*** Block opens ***
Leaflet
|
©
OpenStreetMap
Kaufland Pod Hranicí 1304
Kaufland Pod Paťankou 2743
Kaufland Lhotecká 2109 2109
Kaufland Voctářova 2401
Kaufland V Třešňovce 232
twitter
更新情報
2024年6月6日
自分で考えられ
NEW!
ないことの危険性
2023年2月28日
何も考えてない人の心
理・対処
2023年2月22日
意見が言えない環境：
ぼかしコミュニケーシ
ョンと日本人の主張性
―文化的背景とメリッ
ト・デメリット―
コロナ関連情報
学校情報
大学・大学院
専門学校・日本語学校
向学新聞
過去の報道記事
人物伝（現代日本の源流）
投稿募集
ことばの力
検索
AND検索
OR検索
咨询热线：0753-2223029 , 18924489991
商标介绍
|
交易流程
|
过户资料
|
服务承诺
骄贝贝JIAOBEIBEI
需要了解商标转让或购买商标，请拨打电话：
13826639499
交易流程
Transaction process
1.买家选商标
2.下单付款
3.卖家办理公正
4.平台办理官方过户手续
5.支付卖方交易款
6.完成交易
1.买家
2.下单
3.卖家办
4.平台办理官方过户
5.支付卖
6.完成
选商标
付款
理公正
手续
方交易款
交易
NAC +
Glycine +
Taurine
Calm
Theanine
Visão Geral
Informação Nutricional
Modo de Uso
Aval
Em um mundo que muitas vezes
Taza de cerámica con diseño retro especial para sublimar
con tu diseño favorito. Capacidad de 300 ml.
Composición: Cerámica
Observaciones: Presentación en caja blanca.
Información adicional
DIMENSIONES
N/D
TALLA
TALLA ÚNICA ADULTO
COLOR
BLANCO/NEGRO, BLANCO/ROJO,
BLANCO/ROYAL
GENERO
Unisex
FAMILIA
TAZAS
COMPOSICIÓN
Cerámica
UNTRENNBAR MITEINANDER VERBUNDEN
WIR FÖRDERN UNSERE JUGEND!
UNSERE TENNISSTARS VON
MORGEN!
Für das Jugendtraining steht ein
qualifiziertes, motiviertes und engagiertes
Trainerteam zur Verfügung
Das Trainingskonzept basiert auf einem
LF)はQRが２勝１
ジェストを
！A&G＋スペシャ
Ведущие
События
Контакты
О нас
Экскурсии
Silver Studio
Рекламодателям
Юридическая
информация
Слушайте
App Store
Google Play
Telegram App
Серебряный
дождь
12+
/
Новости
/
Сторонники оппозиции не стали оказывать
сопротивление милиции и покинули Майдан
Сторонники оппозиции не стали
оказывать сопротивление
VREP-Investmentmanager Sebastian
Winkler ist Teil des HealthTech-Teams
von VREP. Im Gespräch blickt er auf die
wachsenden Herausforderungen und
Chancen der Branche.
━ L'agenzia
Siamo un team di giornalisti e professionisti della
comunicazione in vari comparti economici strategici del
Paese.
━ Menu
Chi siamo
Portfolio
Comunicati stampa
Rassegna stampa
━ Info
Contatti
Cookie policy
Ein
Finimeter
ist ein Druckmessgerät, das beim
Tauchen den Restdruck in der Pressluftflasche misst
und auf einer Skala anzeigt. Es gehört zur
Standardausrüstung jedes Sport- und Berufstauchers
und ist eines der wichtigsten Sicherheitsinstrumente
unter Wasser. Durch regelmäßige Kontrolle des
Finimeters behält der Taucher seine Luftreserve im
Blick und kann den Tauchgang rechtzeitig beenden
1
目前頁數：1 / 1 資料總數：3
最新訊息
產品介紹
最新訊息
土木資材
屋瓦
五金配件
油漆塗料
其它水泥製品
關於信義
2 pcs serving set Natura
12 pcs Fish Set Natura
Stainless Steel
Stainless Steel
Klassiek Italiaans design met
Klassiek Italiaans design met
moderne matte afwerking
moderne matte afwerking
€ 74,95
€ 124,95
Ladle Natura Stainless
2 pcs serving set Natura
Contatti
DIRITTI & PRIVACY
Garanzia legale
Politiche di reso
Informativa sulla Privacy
*** Block closes ***
» **PROMPT**
Your task is to transcribe the listing above in full, exactly as given.

» **REPLY**
Leaflet
|
©
OpenStreetMap
Kaufland Pod Hranicí 1304
Kaufland Pod Paťankou 2743
Kaufland Lhotecká 2109 2109
Kaufland Voctářova 2401
Kaufland V Třešňovce 232
twitter
更新情報
2024年6月6日
自分で考えられ
NEW!
ないことの危険性
2023年2月28日
何も考えてない人の心
理・対処
2023年2月22日
意見が言えない環境：
ぼかしコミュニケーシ
ョンと日本人の主張性
―文化的背景とメリッ
ト・デメリット―
コロナ関連情報
学校情報
大学・大学院
専門学校・日本語学校
向学新聞
過去の報道記事
人物伝（現代日本の源流）
投稿募集
ことばの力
検索
AND検索
OR検索
咨询热线：0753-2223029 , 18924489991
商标介绍
|
交易流程
|
过户资料
|
服务承诺
骄贝贝JIAOBEIBEI
需要了解商标转让或购买商标，请拨打电话：
13826639499
交易流程
Transaction process
1.买家选商标
2.下单付款
3.卖家办理公正
4.平台办理官方过户手续
5.支付卖方交易款
6.完成交易
1.买家
2.下单
3.卖家办
4.平台办理官方过户
5.支付卖
6.完成
选商标
付款
理公正
手续
方交易款
交易
NAC +
Glycine +
Taurine
Calm
Theanine
Visão Geral
Informação Nutricional
Modo de Uso
Aval
Em um mundo que muitas vezes
Taza de cerámica con diseño retro especial para sublimar
con tu diseño favorito. Capacidad de 300 ml.
Composición: Cerámica
Observaciones: Presentación en caja blanca.
Información adicional
DIMENSIONES
N/D
TALLA
TALLA ÚNICA ADULTO
COLOR
BLANCO/NEGRO, BLANCO/ROJO,
BLANCO/ROYAL
GENERO
Unisex
FAMILIA
TAZAS
COMPOSICIÓN
Cerámica
UNTRENNBAR MITEINANDER VERBUNDEN
WIR FÖRDERN UNSERE JUGEND!
UNSERE TENNISSTARS VON
MORGEN!
Für das Jugendtraining steht ein
qualifiziertes, motiviertes und engagiertes
Trainerteam zur Verfügung
Das Trainingskonzept basiert auf einem
LF)はQRが２勝１
ジェストを
！A&G＋スペシャ
Ведущие
События
Контакты
О нас
Экскурсии
Silver Studio
Рекламодателям
Юридическая
информация
Слушайте
App Store
Google Play
Telegram App
Серебряный
дождь
12+
/
Новости
/
Сторонники оппозиции не стали оказывать
сопротивление милиции и покинули Майдан
Сторонники оппозиции не стали
оказывать сопротивление
VREP-Investmentmanager Sebastian
Winkler ist Teil des HealthTech-Teams
von VREP. Im Gespräch blickt er auf die
wachsenden Herausforderungen und
Chancen der Branche.
━ L'agenzia
Siamo un team di giornalisti e professionisti della
comunicazione in vari comparti economici strategici del
Paese.
━ Menu
Chi siamo
Portfolio
Comunicati stampa
Rassegna stampa
━ Info
Contatti
Cookie policy
Ein
Finimeter
ist ein Druckmessgerät, das beim
Tauchen den Restdruck in der Pressluftflasche misst
und auf einer Skala anzeigt. Es gehört zur
Standardausrüstung jedes Sport- und Berufstauchers
und ist eines der wichtigsten Sicherheitsinstrumente
unter Wasser. Durch regelmäßige Kontrolle des
Finimeters behält der Taucher seine Luftreserve im
Blick und kann den Tauchgang rechtzeitig beenden
1
目前頁數：1 / 1 資料總數：3
最新訊息
產品介紹
最新訊息
土木資材
屋瓦
五金配件
油漆塗料
其它水泥製品
關於信義
2 pcs serving set Natura
12 pcs Fish Set Natura
Stainless Steel
Stainless Steel
Klassiek Italiaans design met
Klassiek Italiaans design met
moderne matte afwerking
moderne matte afwerking
€ 74,95
€ 124,95
Ladle Natura Stainless
2 pcs serving set Natura
Contatti
DIRITTI & PRIVACY
Garanzia legale
Politiche di reso
Informativa sulla Privacy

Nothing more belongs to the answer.